Russia: Bush's kind of country

The hostage crisis at the school at Beslan has given Russia's Vladimir Putin a number of opportunities to consolidate power. You might say that Beslan was Russia's 9/11.

First, Putin has decided to relieve the 89 regional governors from the debilitating experience of campaigning for election. He will just appoint them himself. He will also change the manner in which representatives to the Duma, Russia's lower house of parliament, will be elected.

According to the Washington Post,

Under his plan, Putin would appoint all governors to create a "single chain of command" and allow Russians to vote only for political parties rather than specific candidates in parliamentary elections. Putin characterized the changes as enhancing national cohesion in the face of a terrorist threat....

Unity über alles was an oft-repeated theme of Bush and Cheney in the recent debates.

Actually, the direct appointment of governors is not the only power that Putin is after. How about the judges? According to the Moscow Times,

A Federation Council bill to give the Kremlin the right to hire and fire judges would become the last nail in the coffin of Russia's already weak judiciary system, said two former senior judges who say they lost their posts after refusing to obey informal orders from the executive branch of government.
....

If the bill is approved, the judiciary system will be fully under the Kremlin's control, and the Kremlin will be able to get unconstitutional bills passed into law, Pashin said.

"The judiciary system is already under the Kremlin's influence," Kudeshkina said. "But if this terrible bill is approved, it means that we will lose any hope of seeing an independent judiciary system in Russia, since it will be completely in the hands of the Kremlin."

But there's always the media.

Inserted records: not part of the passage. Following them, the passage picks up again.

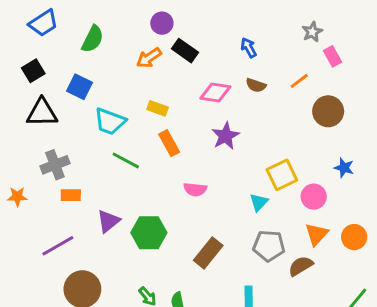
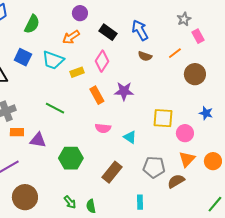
blue arrow: (249, 48) -> (140, 30), size x1.5
black rectangle: (185, 51) -> (108, 32), moved
pink diamond: (215, 93) -> (102, 61), moved, turned -65
yellow rectangle: (158, 108) -> (77, 72), turned -40
cyan trapezoid: (110, 121) -> (53, 60), moved
purple star: (226, 136) -> (124, 91), turned 30
orange rectangle: (169, 143) -> (97, 95), moved
yellow square: (282, 175) -> (163, 118), turned 30
cyan triangle: (259, 202) -> (130, 137), moved, turned -40
purple triangle: (108, 221) -> (38, 140), moved, turned 48

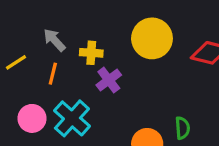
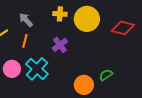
yellow cross: (91, 53) -> (60, 14), moved
green semicircle: (182, 128) -> (106, 75), turned -120

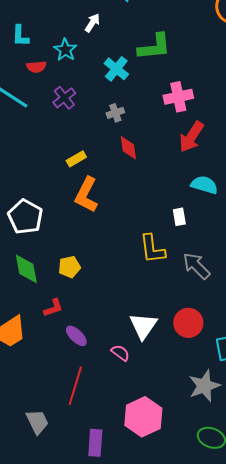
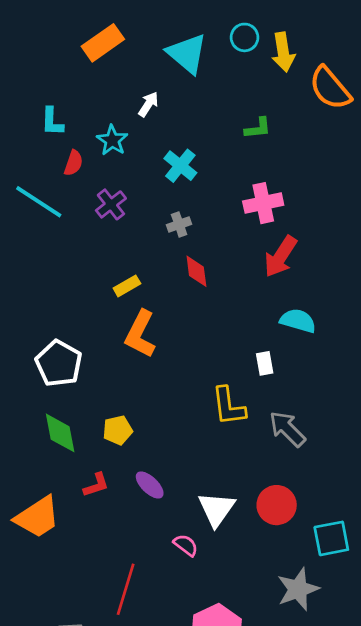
green L-shape: (154, 47) -> (258, 128), moved, size x0.6
red semicircle: (36, 67) -> (73, 163), turned -66
purple ellipse: (76, 336) -> (150, 485), moved

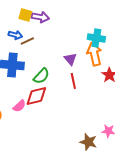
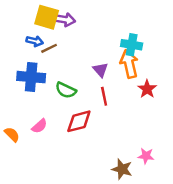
yellow square: (25, 15) -> (47, 17), size x1.5
green semicircle: (41, 76) -> (66, 90), turned 72
red diamond: (36, 96) -> (79, 121), moved

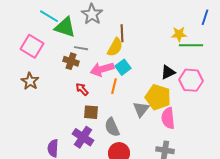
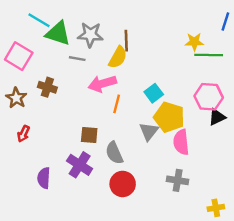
gray star: (92, 14) -> (90, 35), moved, turned -30
brown cross: (71, 61) -> (47, 87), moved
cyan square: (123, 67) -> (154, 93), moved
black triangle: (168, 72) -> (217, 117), moved
red arrow: (82, 89) -> (23, 134), moved, turned -112

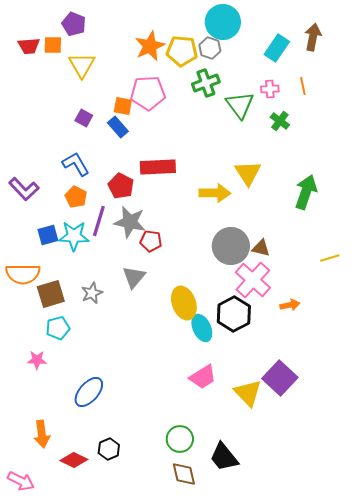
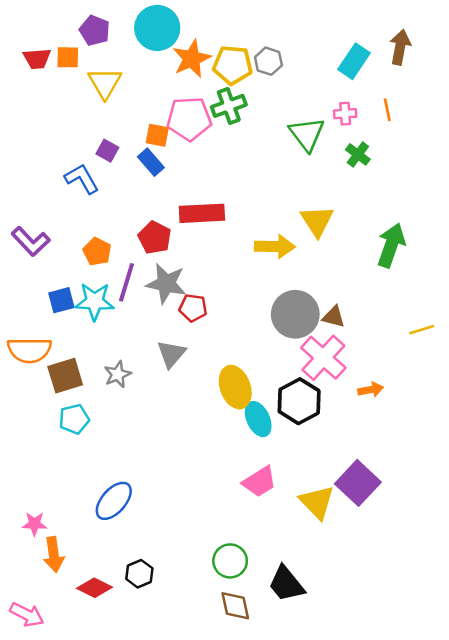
cyan circle: (223, 22) -> (157, 28), moved
green cross: (206, 83) -> (229, 106), moved
blue L-shape: (76, 164) -> (82, 179), moved
pink star: (37, 360) -> (35, 524), moved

NPR did a story on September 21, "Russia's New Terror Law May Restrict Media."

A Russian print journalist who was at Beslan relates her story of being drugged aboard a plane. The government's chief concern was apparently to hide the true number of hostages.

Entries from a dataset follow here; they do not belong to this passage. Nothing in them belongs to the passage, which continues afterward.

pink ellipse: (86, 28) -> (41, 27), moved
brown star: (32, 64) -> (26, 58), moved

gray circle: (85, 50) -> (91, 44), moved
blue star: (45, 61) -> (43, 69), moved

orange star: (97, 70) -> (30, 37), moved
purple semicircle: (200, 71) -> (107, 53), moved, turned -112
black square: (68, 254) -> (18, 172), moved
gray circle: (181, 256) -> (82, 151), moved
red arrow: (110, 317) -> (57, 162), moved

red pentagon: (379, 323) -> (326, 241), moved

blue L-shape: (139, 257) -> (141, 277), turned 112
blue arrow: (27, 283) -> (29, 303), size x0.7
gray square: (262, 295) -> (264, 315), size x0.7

NPR's Emily Harris reported,

Most Russians get their news from television. Two of the three national channels are state-run, and the third is owned by the state-owned gas company. From Beslan, state television broadcast the official count of 354 hostages without question, although the actual number was about four times that. The OSCE report says journalists working in Beslan were then attacked by angry local citizens who knew the official number was far too low.

But are the Russians really enraged? The NPR story continues,

Some observers here credit President Vladimir Putin's easy re-election and a Parliament packed with supporters to his tight grip on television. But Alexander Galz, the deputy editor of the liberal weekly [Russian title] says that might be okay with a lot of Russians. "I spoiled a few discussions about freedom of press when I said, OK, guys, let us stop. Tell me, please, what freedom of press means for rank-and-file people. It means the ability to receive bad news. People want good news, and Putin and his people use this phenomenon perfectly." [my transcription]

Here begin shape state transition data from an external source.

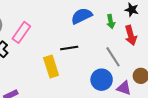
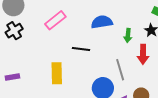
pink rectangle: (21, 32) -> (55, 20), moved
yellow rectangle: (51, 66) -> (57, 73), moved

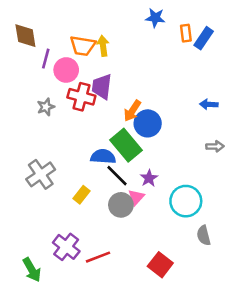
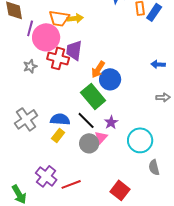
yellow arrow: (103, 46) -> (75, 18), turned 91
pink circle: (66, 70) -> (46, 37), size x1.4
blue semicircle: (103, 157) -> (60, 119), moved

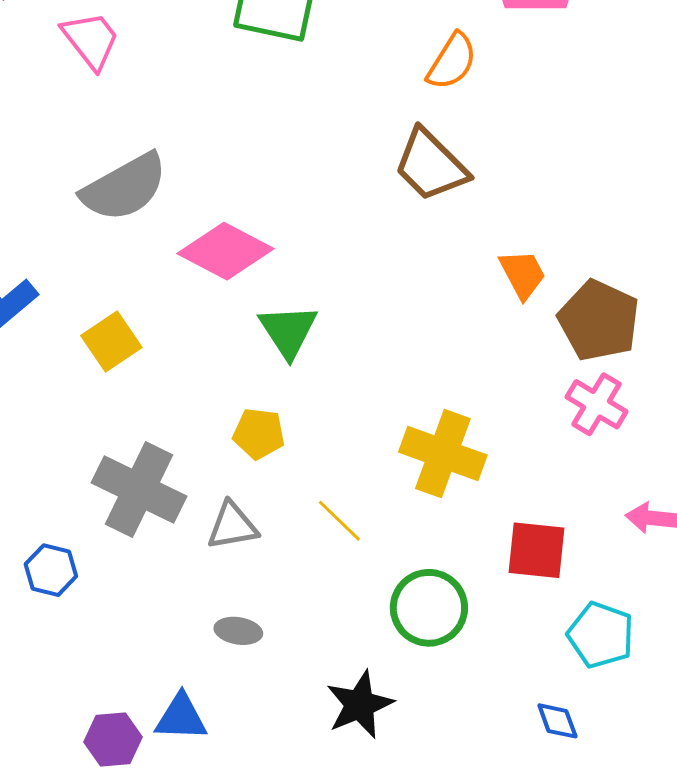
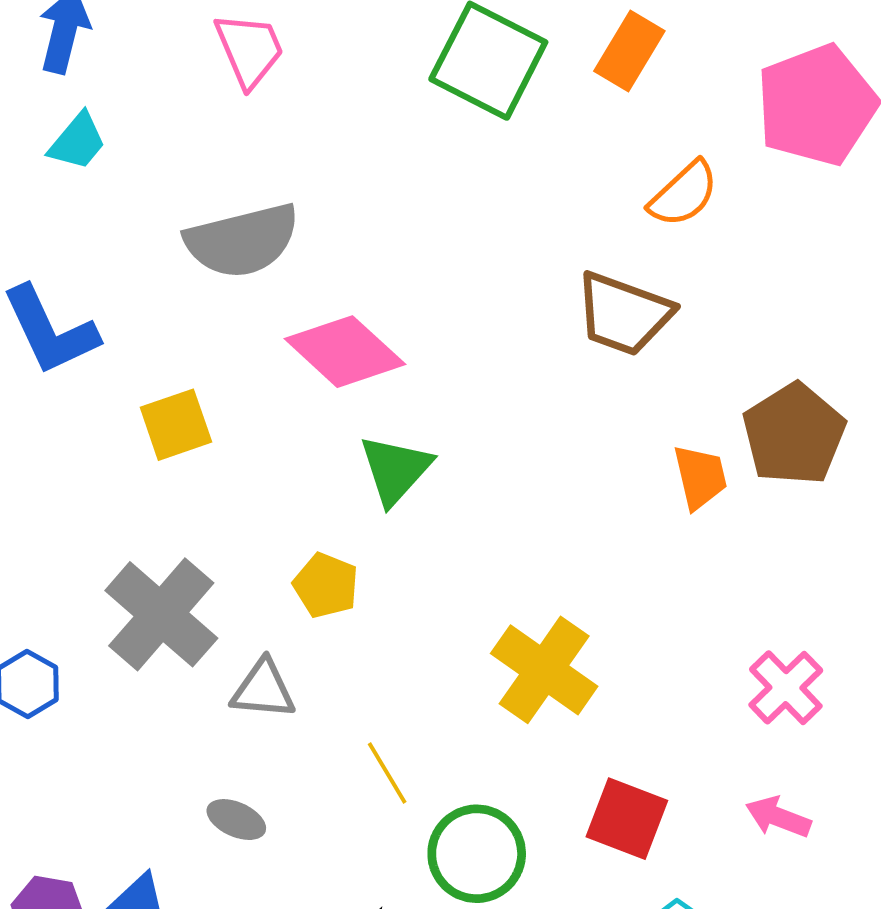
brown trapezoid: (431, 165) -> (624, 314), turned -40
brown pentagon: (599, 320) -> (794, 434), moved
pink cross: (597, 404) -> (786, 688), moved
yellow line: (339, 521) -> (387, 773), moved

So just how far are the Russians willing to go in trading off democracy and personal freedoms for a sense of security? The AP reported a new poll taken by a Russian polling organization, the Levada Center, that gives some answers—

With fear running high after a series of deadly terror attacks, many Russians would agree to significant limitations on their rights and freedoms to ensure security, pollsters and analysts said Wednesday.

... 60 percent of those surveyed said they would accept a temporary suspension of the right to travel abroad and move freely within Russia.

Fifty-nine percent would agree to the closure of organizations and publications that criticize Putin's policy on terror, it said - bad news for independent media and nongovernment groups that Putin has said are often out for their own good and not Russia's.

The poll said 89 percent favored more thorough document checks and searches of suspicious-looking people - which in Russia, where Chechen rebels have been blamed or claimed responsibility for most terrorist attacks, often means Chechens and others who don't look like ethnic Russians.

Fifty-seven percent said they would agree to let intelligence services monitor communications by telephone and the Internet, according to the agency, which polled 1,600 people nationwide Sept. 24-27. The survey's margin of error was 3 percentage points. [emphasis added]

It would be interesting to see the results of this poll if it were conducted in the United States. How do you think we would compare?